Before every use, the gloves must be visually inspected for cuts, cracks, or signs of deterioration. Then they get an air test: you inflate the glove to about 1.5 times its normal size (1.25 times for certain types) and check for air leaks, which would indicate a pinhole. The whole process is repeated with the glove turned inside out. OSHA requires this inspection before each day’s use and immediately after any incident that might have damaged the glove.
Beyond daily checks, rubber insulating gloves must be sent to a certified lab for electrical retesting every six months. If a glove has been used without its leather protector (more on that below), or if there’s any reason to suspect its insulating value has been compromised, it goes back to the lab immediately regardless of when it was last tested.
Leather Protectors
Rubber insulating gloves are always worn with leather outer gloves over them. The rubber stops electricity, but it’s vulnerable to physical damage. A sharp edge, a rough bolt, or even normal abrasion during work can nick or puncture the rubber layer and create a path for current. The leather protectors guard against cuts, abrasions, and punctures. They have no electrical insulating value on their own and should never be used alone for shock protection.
Electrical Shock vs. Arc Flash
There are two distinct electrical hazards, and they require different kinds of protection. Electric shock happens when current flows through your body. An arc flash is an explosion of heat and light caused by an electrical fault, producing temperatures that can exceed 30,000°F. These are separate dangers.

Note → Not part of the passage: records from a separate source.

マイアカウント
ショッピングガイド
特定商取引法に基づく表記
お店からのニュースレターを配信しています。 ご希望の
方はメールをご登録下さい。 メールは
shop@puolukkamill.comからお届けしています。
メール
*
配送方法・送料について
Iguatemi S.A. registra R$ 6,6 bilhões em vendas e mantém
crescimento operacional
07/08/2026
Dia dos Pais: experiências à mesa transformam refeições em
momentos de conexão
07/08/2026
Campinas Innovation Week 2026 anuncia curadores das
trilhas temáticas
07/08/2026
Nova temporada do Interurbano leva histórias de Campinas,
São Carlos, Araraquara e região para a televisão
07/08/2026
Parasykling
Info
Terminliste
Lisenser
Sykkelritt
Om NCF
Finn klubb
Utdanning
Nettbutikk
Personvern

Rubber insulating gloves are designed specifically for shock protection, meaning direct contact with energized equipment. They also provide some degree of arc flash protection, especially when worn with leather protectors. Arc flash gloves, on the other hand, protect against thermal energy but offer zero shock protection. If you’re unsure which hazard you’re facing, the combination of rubber insulating gloves with leather protectors is the only hand protection that covers both.

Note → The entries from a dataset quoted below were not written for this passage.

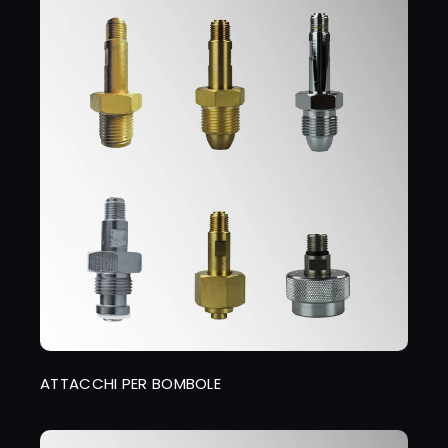
ATTACCHI PER BOMBOLE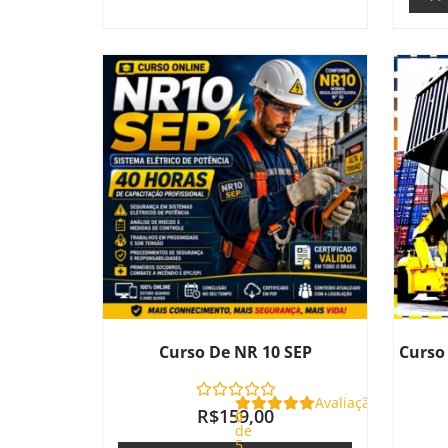
Curso De NR 10 SEP
Curso
Avaliação
R$
159,00
0
de
5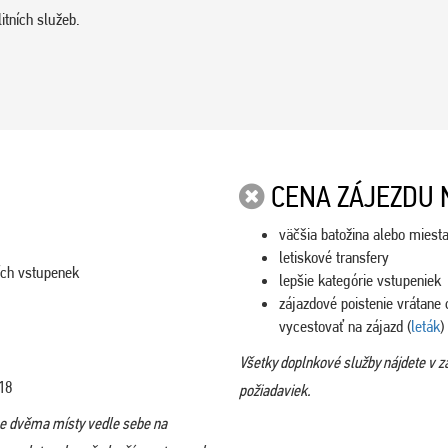
itních služeb.
CENA ZÁJEZDU 
väčšia batožina alebo miesta
letiskové transfery
ích vstupenek
lepšie kategórie vstupeniek
zájazdové poistenie vrátane 
vycestovať na zájazd (
leták
)
Všetky doplnkové služby nájdete v z
18
požiadaviek.
se dvěma místy vedle sebe na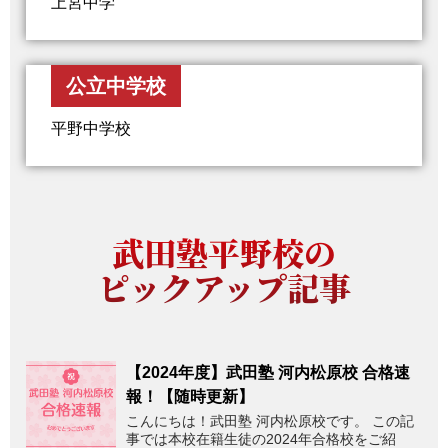
上宮中学
公立中学校
平野中学校
武田塾平野校の
ピックアップ記事
【2024年度】武田塾 河内松原校 合格速
報！【随時更新】
こんにちは！武田塾 河内松原校です。 この記
事では本校在籍生徒の2024年合格校をご紹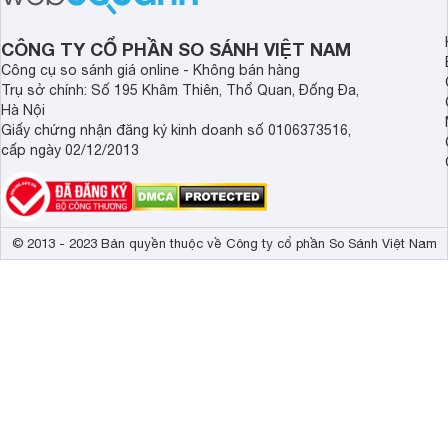
CÔNG TY CỔ PHẦN SO SÁNH VIỆT NAM
Công cụ so sánh giá online - Không bán hàng
Trụ sở chính: Số 195 Khâm Thiên, Thổ Quan, Đống Đa,
Hà Nội
Giấy chứng nhận đăng ký kinh doanh số 0106373516,
cấp ngày 02/12/2013
© 2013 - 2023 Bản quyền thuộc về Công ty cổ phần So Sánh Việt Nam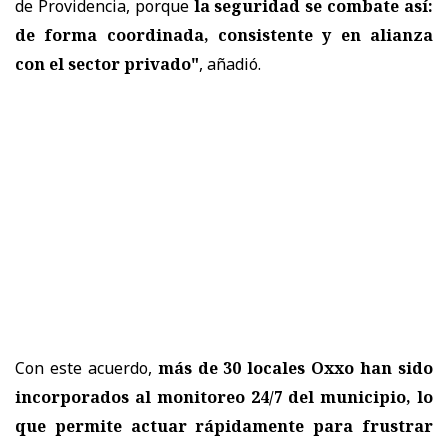
de Providencia, porque
la seguridad se combate así:
de forma coordinada, consistente y en alianza
con el sector privado"
, añadió.
Con este acuerdo,
más de 30 locales Oxxo han sido
incorporados al monitoreo 24/7 del municipio, lo
que permite actuar rápidamente para frustrar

What About Low-Voltage Home Projects
If you’re wondering whether to grab your kitchen gloves before flipping a breaker or changing an outlet, the honest answer is: they’re better than bare hands, but they’re not reliable protection. The rubber may slow current down, but you can’t verify there are no thin spots or pinholes. You can’t know the actual dielectric strength of the material. And if your hands are sweaty inside the glove, moisture reduces whatever minimal protection the rubber offered.
For basic home electrical work, the safest approach is to de-energize the circuit entirely. Turn off the breaker, verify the power is off with a non-contact voltage tester, and then work on the wiring. This removes the hazard rather than relying on a barrier to protect you from it.

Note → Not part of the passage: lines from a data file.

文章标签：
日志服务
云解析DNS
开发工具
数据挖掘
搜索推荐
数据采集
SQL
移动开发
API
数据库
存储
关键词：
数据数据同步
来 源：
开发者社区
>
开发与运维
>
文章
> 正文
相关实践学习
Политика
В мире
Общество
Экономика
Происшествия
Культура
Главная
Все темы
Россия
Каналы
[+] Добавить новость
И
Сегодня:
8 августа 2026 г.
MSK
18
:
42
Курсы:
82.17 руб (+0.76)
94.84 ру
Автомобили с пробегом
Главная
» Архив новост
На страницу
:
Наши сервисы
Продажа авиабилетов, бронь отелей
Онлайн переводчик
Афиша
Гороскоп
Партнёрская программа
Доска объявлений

If you do need to work on something that might be live, even at household voltages, a pair of Class 00 rubber insulating gloves rated for 500 volts AC provides genuine, tested protection. They cost roughly $30 to $60, and for anyone doing regular electrical work around the house, they’re a worthwhile investment compared to the alternative of relying on gloves designed to protect against dish soap.
When Rubber Gloves Fail
Even proper electrical gloves can lose their protective ability. The most common causes are physical damage (cuts, punctures, embedded objects), chemical exposure to oils and solvents that degrade rubber, UV light and ozone exposure during storage, and simple age. Rubber dries out over time, losing flexibility and developing microcracks that aren’t visible to the naked eye. This is why the six-month retesting requirement exists, and why proper storage matters. Gloves should be kept away from direct sunlight, heat sources, and chemicals when not in use.
A glove that looks fine on the outside may have internal degradation that only a high-voltage lab test can detect. This is also why the air inflation test, while useful for catching obvious defects, isn’t a substitute for periodic electrical retesting.